"""

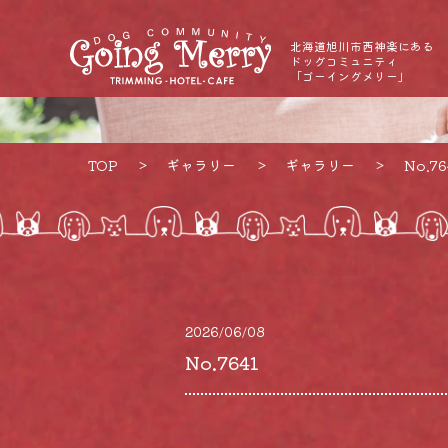
北海道旭川市西神楽にある
ドッグコミュニティ
「ゴーイングメリー」
TOP
ギャラリー
ギャラリー
No.76
2026/06/08
No.7641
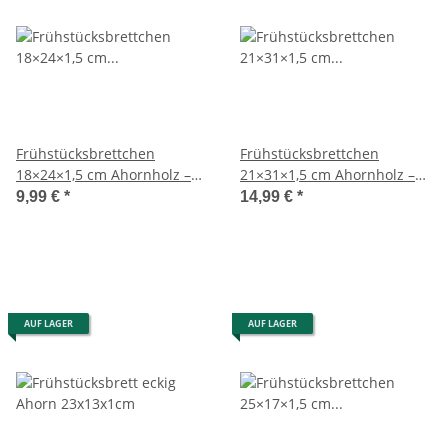
Frühstücksbrettchen
Frühstücksbrettchen
18×24×1,5 cm Ahornholz –
21×31×1,5 cm Ahornholz –
naturbelassen
naturbelassen
9,99 €
*
14,99 €
*
AUF LAGER
AUF LAGER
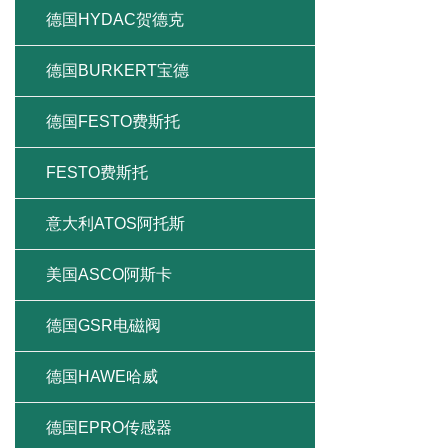
德国HYDAC贺德克
德国BURKERT宝德
德国FESTO费斯托
FESTO费斯托
意大利ATOS阿托斯
美国ASCO阿斯卡
德国GSR电磁阀
德国HAWE哈威
德国EPRO传感器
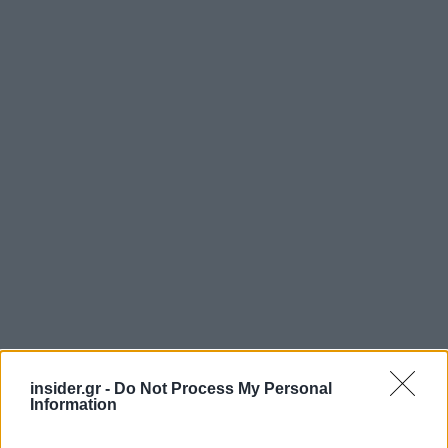
insider.gr -
Do Not Process My Personal
Information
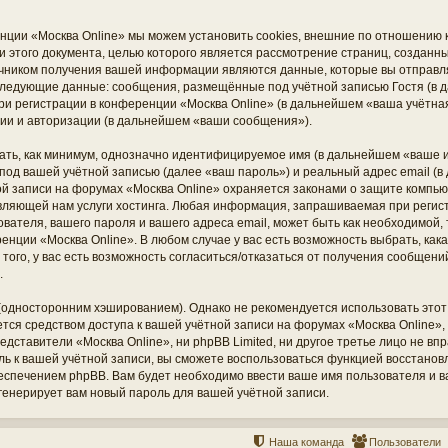
нции «Москва Online» мы можем установить cookies, внешние по отношению
ки этого документа, целью которого является рассмотрение страниц, создан
чником получения вашей информации являются данные, которые вы отправл
 следующие данные: сообщения, размещённые под учётной записью Гостя (
ри регистрации в конференции «Москва Online» (в дальнейшем «ваша учётная
ии и авторизации (в дальнейшем «ваши сообщения»).
ать, как минимум, однозначно идентифицируемое имя (в дальнейшем «ваше и
под вашей учётной записью (далее «ваш пароль») и реальный адрес email (в
й записи на форумах «Москва Online» охраняется законами о защите компь
вляющей нам услуги хостинга. Любая информация, запрашиваемая при регис
ователя, вашего пароля и вашего адреса email, может быть как необходимой, т
нции «Москва Online». В любом случае у вас есть возможность выбрать, ка
того, у вас есть возможность согласиться/отказаться от получения сообщен
.
дносторонним хэшированием). Однако не рекомендуется использовать этот 
ется средством доступа к вашей учётной записи на форумах «Москва Online», 
редставители «Москва Online», ни phpBB Limited, ни другое третье лицо не вп
оль к вашей учётной записи, вы сможете воспользоваться функцией восстано
печением phpBB. Вам будет необходимо ввести ваше имя пользователя и ваш
енерирует вам новый пароль для вашей учётной записи.
Наша команда
Пользователи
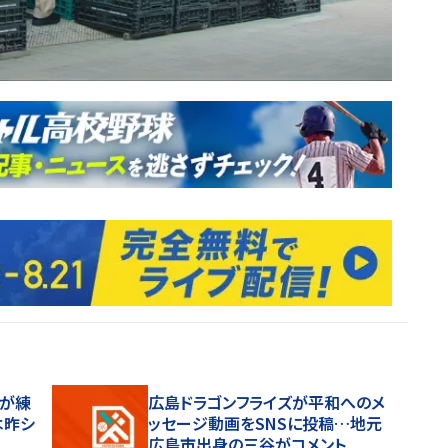
凌が練
広島ドラゴンフライズが平和へのメ
は昨シ
ッセージ動画をSNSに投稿…地元
広島市出身の三谷がコメント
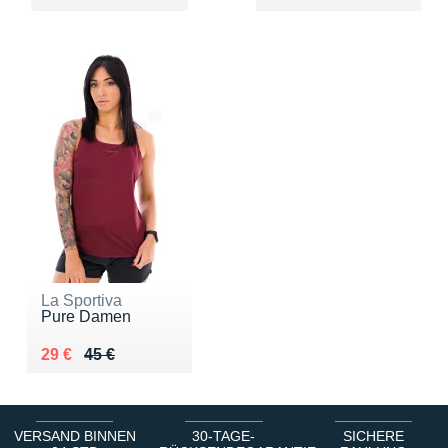
La Sportiva
Pure Damen
Au lieu de 45 €
Vendu 29 €
29 €
45 €
VERSAND BINNEN
30-TAGE-
SICHERE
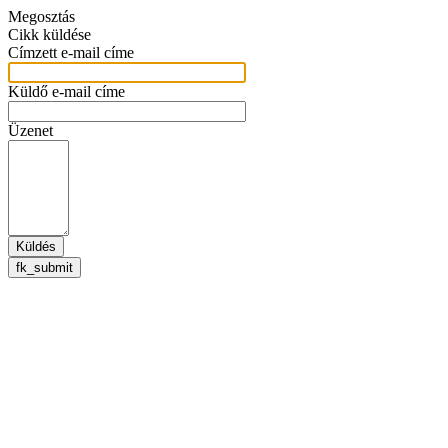
Megosztás
Cikk küldése
Címzett e-mail címe
Küldő e-mail címe
Üzenet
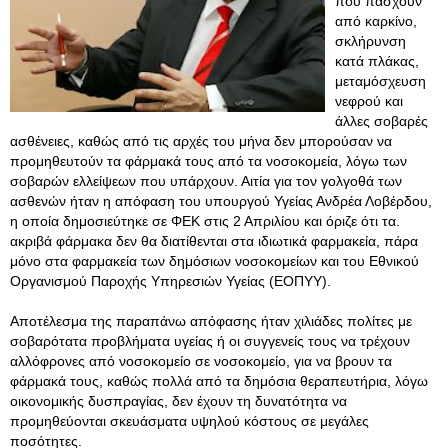
που πάσχουν
από καρκίνο,
σκλήρυνση
κατά πλάκας,
μεταμόσχευση
νεφρού και
άλλες σοβαρές
ασθένειες, καθώς από τις αρχές του μήνα δεν μπορούσαν να
προμηθευτούν τα φάρμακά τους από τα νοσοκομεία, λόγω των
σοβαρών ελλείψεων που υπάρχουν. Αιτία για τον γολγοθά των
ασθενών ήταν η απόφαση του υπουργού Υγείας Ανδρέα Λοβέρδου,
η οποία δημοσιεύτηκε σε ΦΕΚ στις 2 Απριλίου και όριζε ότι τα.
ακριβά φάρμακα δεν θα διατίθενται στα ιδιωτικά φαρμακεία, πάρα
μόνο στα φαρμακεία των δημόσιων νοσοκομείων και του Εθνικού
Οργανισμού Παροχής Υπηρεσιών Υγείας (ΕΟΠΥΥ).
Αποτέλεσμα της παραπάνω απόφασης ήταν χιλιάδες πολίτες με
σοβαρότατα προβλήματα υγείας ή οι συγγενείς τους να τρέχουν
αλλόφρονες από νοσοκομείο σε νοσοκομείο, για να βρουν τα
φάρμακά τους, καθώς πολλά από τα δημόσια θεραπευτήρια, λόγω
οικονομικής δυσπραγίας, δεν έχουν τη δυνατότητα να
προμηθεύονται σκευάσματα υψηλού κόστους σε μεγάλες
ποσότητες.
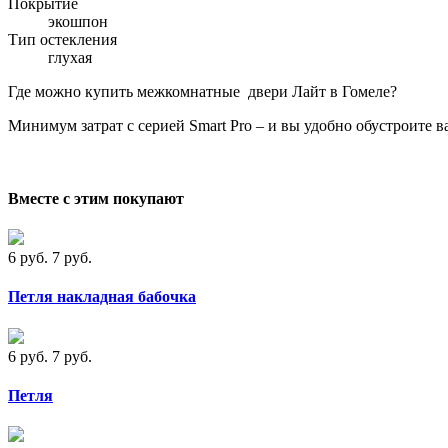
Покрытие
экошпон
Тип остекления
глухая
Где можно купить межкомнатные двери Лайт в Гомеле?
Минимум затрат с серией Smart Pro – и вы удобно обустроите в
Вместе с этим покупают
6 руб.
7 руб.
Петля накладная бабочка
6 руб.
7 руб.
Петля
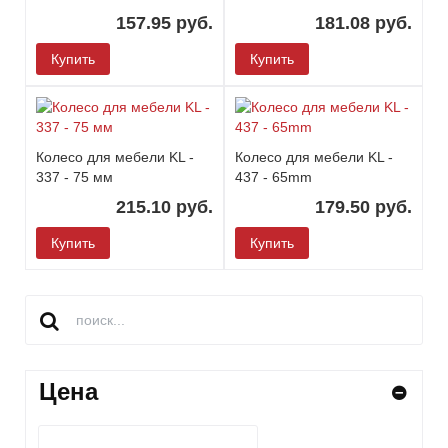
157.95 руб.
181.08 руб.
Купить
Купить
Колесо для мебели KL -
Колесо для мебели KL -
337 - 75 мм
437 - 65mm
215.10 руб.
179.50 руб.
Купить
Купить
Цена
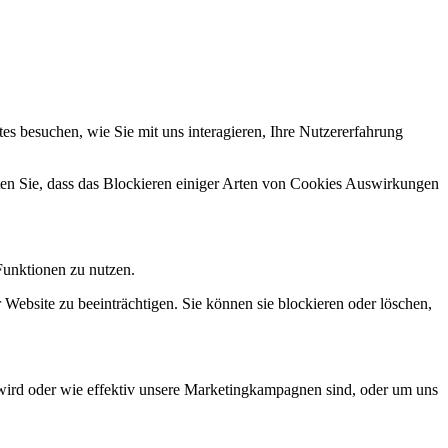
s besuchen, wie Sie mit uns interagieren, Ihre Nutzererfahrung
hten Sie, dass das Blockieren einiger Arten von Cookies Auswirkungen
Funktionen zu nutzen.
 Website zu beeinträchtigen. Sie können sie blockieren oder löschen,
wird oder wie effektiv unsere Marketingkampagnen sind, oder um uns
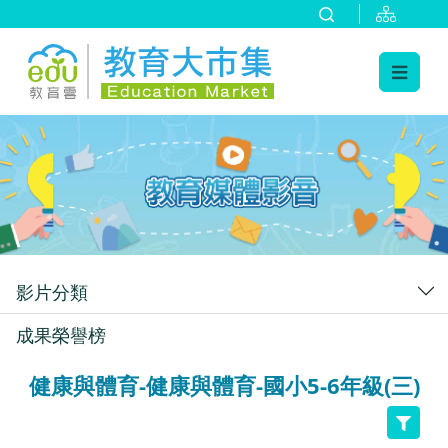
:::
跳到主要內容
:::
影片分類
成果榮譽榜
健康與體育-健康與體育-國小5-6年級(三)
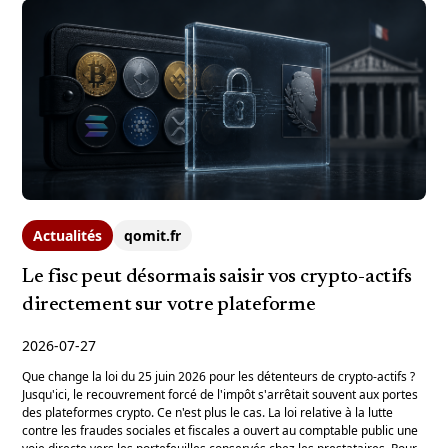
Actualités
qomit.fr
Le fisc peut désormais saisir vos crypto-actifs
directement sur votre plateforme
2026-07-27
Que change la loi du 25 juin 2026 pour les détenteurs de crypto-actifs ?
Jusqu'ici, le recouvrement forcé de l'impôt s'arrêtait souvent aux portes
des plateformes crypto. Ce n'est plus le cas. La loi relative à la lutte
contre les fraudes sociales et fiscales a ouvert au comptable public une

"""

● **Work instructions**
Show all lines above holding the word "записью".

● **Completed exercise**
 следующие данные: сообщения, размещённые под учётной записью Гостя (
под вашей учётной записью (далее «ваш пароль») и реальный адрес email (в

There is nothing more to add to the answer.